Bhutani et al., in 1999, have published predictive ability of hour-specific predischarge serum bilirubin levels in predicting subsequent hyperbilirubinemia [3]. This large study, based on 2976 neonates, has given predictive nomograms. At 24 h, a bilirubin value below 5.0 mg/dl indicates the low-risk zone where no neonates develop significant hyperbilirubinemia. Similarly, below a bilirubin level of 6.5 mg/dl (approximately), 7.4% neonates develop significant hyperbilirubinemia.
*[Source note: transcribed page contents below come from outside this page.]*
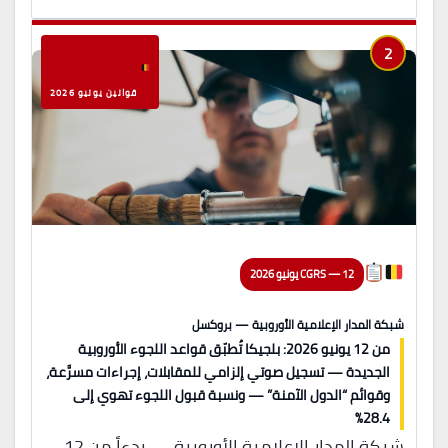
2
قوانين يونيو 2026
CGRS — 12 يونيو 2026
شبكة المدار الإعلامية الأوروبية — بروكسل
من 12 يونيو 2026: بلجيكا تُطبّق قواعد اللجوء الأوروبية
الجديدة — تسجيل صوتي إلزامي للمقابلات، إجراءات مسرَّعة،
وقوائم “الدول الآمنة” — ونسبة قبول اللجوء تهوي إلى
28.4%
شبكة المدار الإعلامية الأوروبية — بدءاً من 12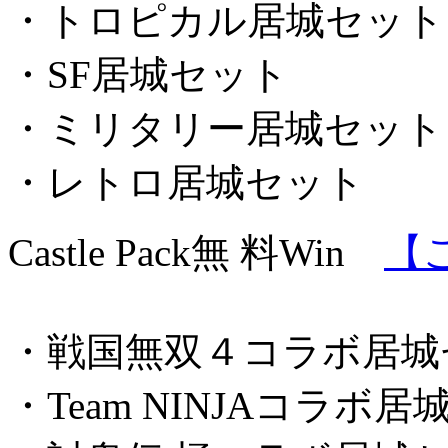
・トロピカル居城セット
・SF居城セット
・ミリタリー居城セット
・レトロ居城セット
Castle Pack
無 料
Win
【
・戦国無双４コラボ居城
・Team NINJAコラボ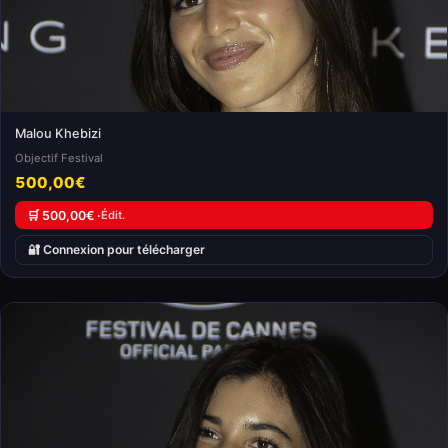
Malou Khebizi
Objectif Festival
500,00€
🛒 500,00€ ·
Édit.
🔐 Connexion pour télécharger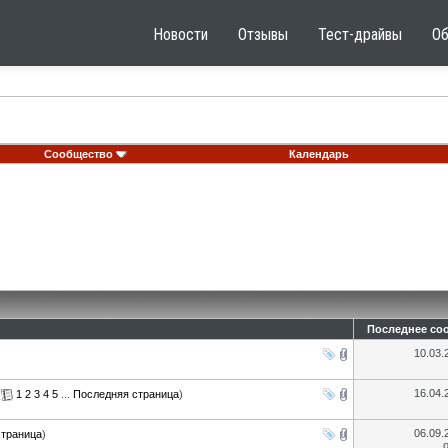
Новости
Отзывы
Тест-драйвы
О
Сообщество
Календарь
Последнее со
10.03
16.04
(
1
2
3
4
5
...
Последняя страница
)
06.09
страница
)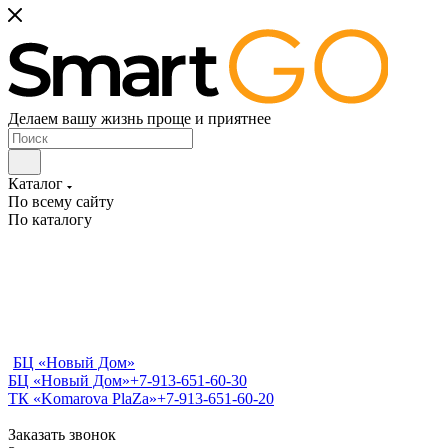
Делаем вашу жизнь проще и приятнее
Каталог
По всему сайту
По каталогу
БЦ «Новый Дом»
БЦ «Новый Дом»
+7-913-651-60-30
ТК «Komarova PlaZa»
+7-913-651-60-20
Заказать звонок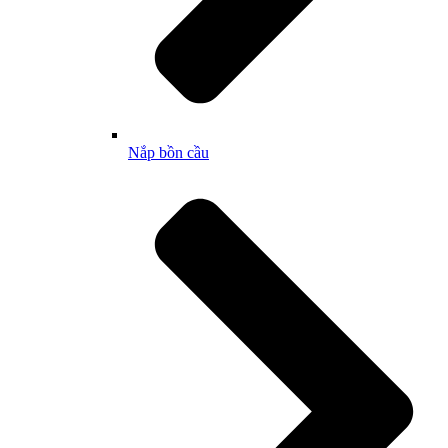
Nắp bồn cầu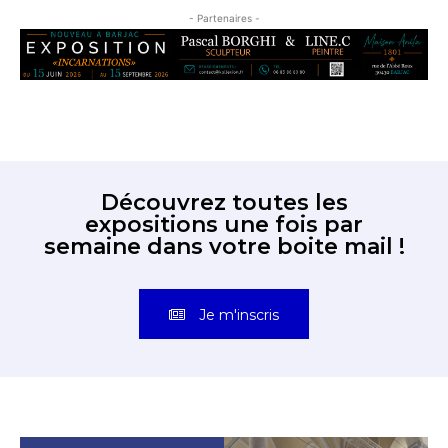
- Partenaires -
Découvrez toutes les
expositions une fois par
semaine dans votre boite mail !
Je m'inscris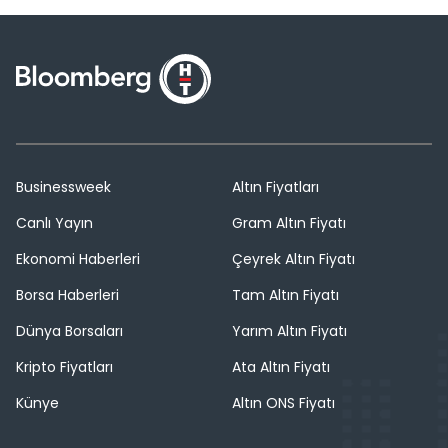
Businessweek
Altın Fiyatları
Canlı Yayın
Gram Altın Fiyatı
Ekonomi Haberleri
Çeyrek Altın Fiyatı
Borsa Haberleri
Tam Altın Fiyatı
Dünya Borsaları
Yarım Altın Fiyatı
Kripto Fiyatları
Ata Altın Fiyatı
Künye
Altın ONS Fiyatı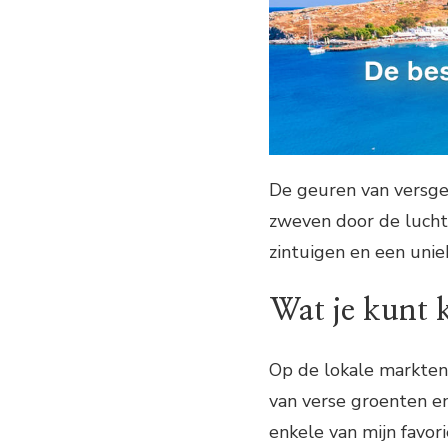
De geuren van versge
zweven door de lucht
zintuigen en een unie
Wat je kunt 
Op de lokale markten 
van verse groenten en 
enkele van mijn favor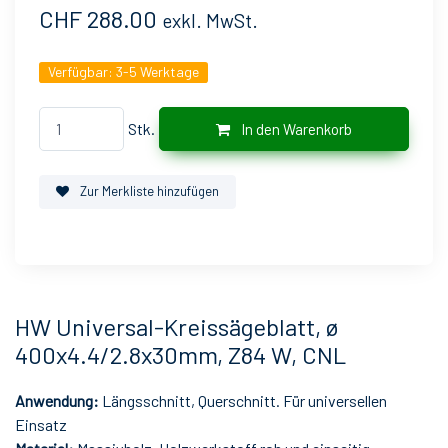
CHF 288.00
exkl. MwSt.
Verfügbar:
3-5 Werktage
Stk.
In den Warenkorb
Zur Merkliste hinzufügen
HW Universal-Kreissägeblatt, ø
400x4.4/2.8x30mm, Z84 W, CNL
Anwendung:
Längsschnitt, Querschnitt. Für universellen
Einsatz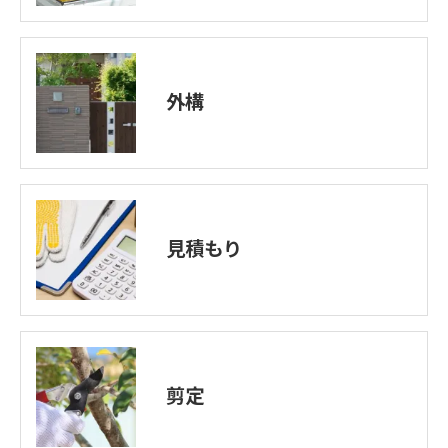
外構
見積もり
剪定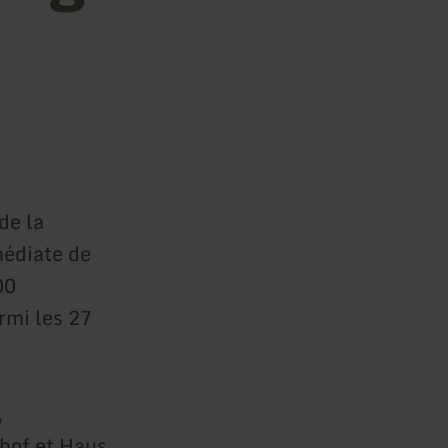
de la
édiate de
00
rmi les 27
,
hof et Haus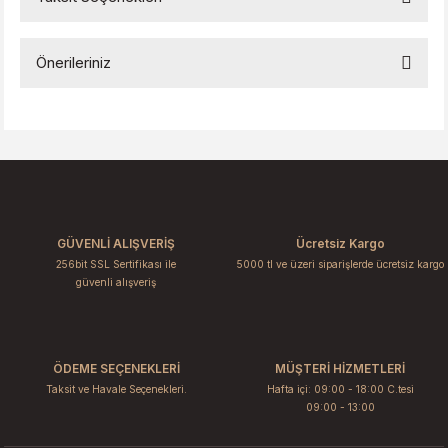
Bu ürüne ilk yorumu siz yapın!
Önerileriniz
Yorum Yaz
Bu ürünün fiyat bilgisi, resim, ürün açıklamalarında ve diğer
konularda yetersiz gördüğünüz noktaları öneri formunu
kullanarak tarafımıza iletebilirsiniz.
Görüş ve önerileriniz için teşekkür ederiz.
Ürün resmi kalitesiz, bozuk veya görüntülenemiyor.
GÜVENLİ ALIŞVERİŞ
Ücretsiz Kargo
Ürün açıklamasında eksik bilgiler bulunuyor.
256bit SSL Sertifikası ile
5000 tl ve üzeri siparişlerde ücretsiz kargo
Ürün bilgilerinde hatalar bulunuyor.
güvenli alışveriş
Ürün fiyatı diğer sitelerden daha pahalı.
Bu ürüne benzer farklı alternatifler olmalı.
ÖDEME SEÇENEKLERİ
MÜŞTERİ HİZMETLERİ
Taksit ve Havale Seçenekleri.
Hafta içi: 09:00 - 18:00 C.tesi
09:00 - 13:00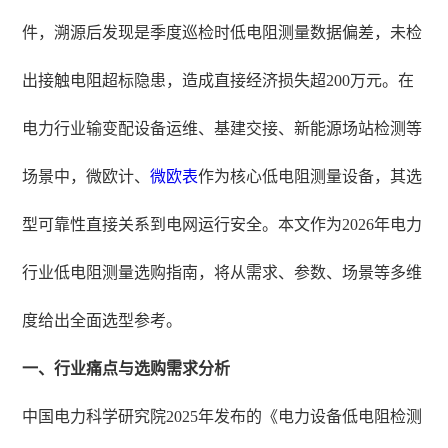
件，溯源后发现是季度巡检时低电阻测量数据偏差，未检
出接触电阻超标隐患，造成直接经济损失超200万元。在
电力行业输变配设备运维、基建交接、新能源场站检测等
场景中，微欧计、
微欧表
作为核心低电阻测量设备，其选
型可靠性直接关系到电网运行安全。本文作为2026年电力
行业低电阻测量选购指南，将从需求、参数、场景等多维
度给出全面选型参考。
一、行业痛点与选购需求分析
中国电力科学研究院2025年发布的《电力设备低电阻检测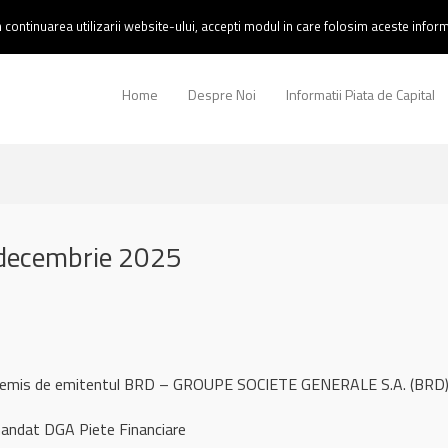
continuarea utilizarii website-ului, accepti modul in care folosim aceste informa
Home
Despre Noi
Informatii Piata de Capital
decembrie 2025
ul remis de emitentul BRD – GROUPE SOCIETE GENERALE S.A. (BRD
andat DGA Piete Financiare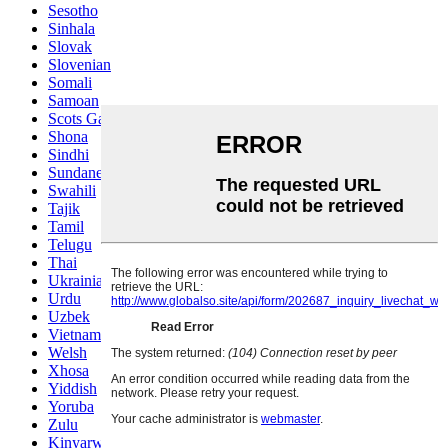
Sesotho
Sinhala
Slovak
Slovenian
Somali
Samoan
Scots Gaelic
Shona
Sindhi
Sundanese
Swahili
Tajik
Tamil
Telugu
Thai
Ukrainian
Urdu
Uzbek
Vietnamese
Welsh
Xhosa
Yiddish
Yoruba
Zulu
Kinyarwanda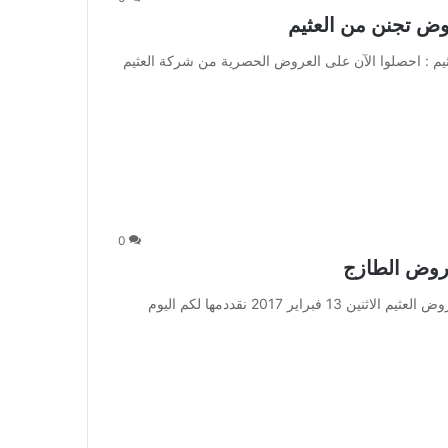
وض تجنن من العثيم
يم : احصلوا الآن على العروض الحصرية من شركة العثيم
0
عروض العثيم الاثنين 13 فبراير 2017 – عروض الطازج : عروض العثيم الاثنين 13 فبراير 2017 نقددمها لكم اليوم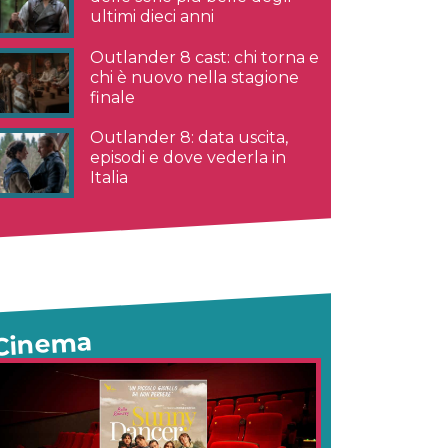
ultimi dieci anni
Outlander 8 cast: chi torna e
chi è nuovo nella stagione
finale
Outlander 8: data uscita,
episodi e dove vederla in
Italia
Cinema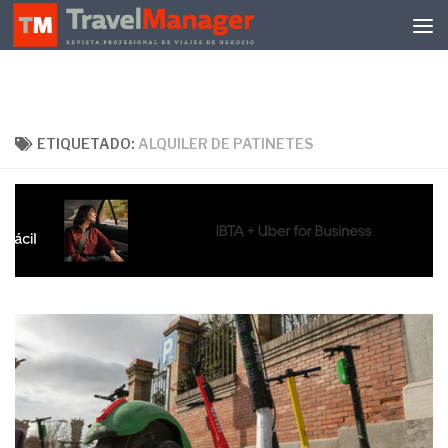
Debajo del contenido
ETIQUETADO:
ALQUILER DE PATINETES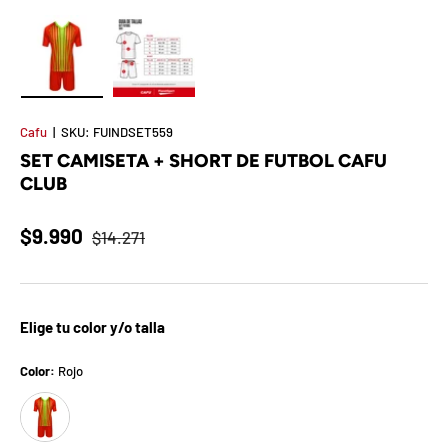
t
S
o
Cargar imagen 1 en la vista de galería
Cargar imagen 2 en la vista de galería
r
Cafu
|
SKU:
FUINDSET559
SET CAMISETA + SHORT DE FUTBOL CAFU
p
CLUB
r
$9.990
$14.271
e
s
a
Elige tu color y/o talla
d
Color:
Rojo
Rojo
e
The results of the current study are no different from these results.

In this study, it was concluded that a cut-off of 6.15 mg/dl would predict low risk of significant hyperbilirubinemia. But, it has a sensitivity of only 82.4% and negative predictive value of 97.6%, meaning 17.6% neonates will still develop significant hyperbilirubinemia. Instead, we can chose a cut-off with sensitivity>95% from the ROC curve. This will make the chance of missing a case of significant hyperbilirubinemia negligible.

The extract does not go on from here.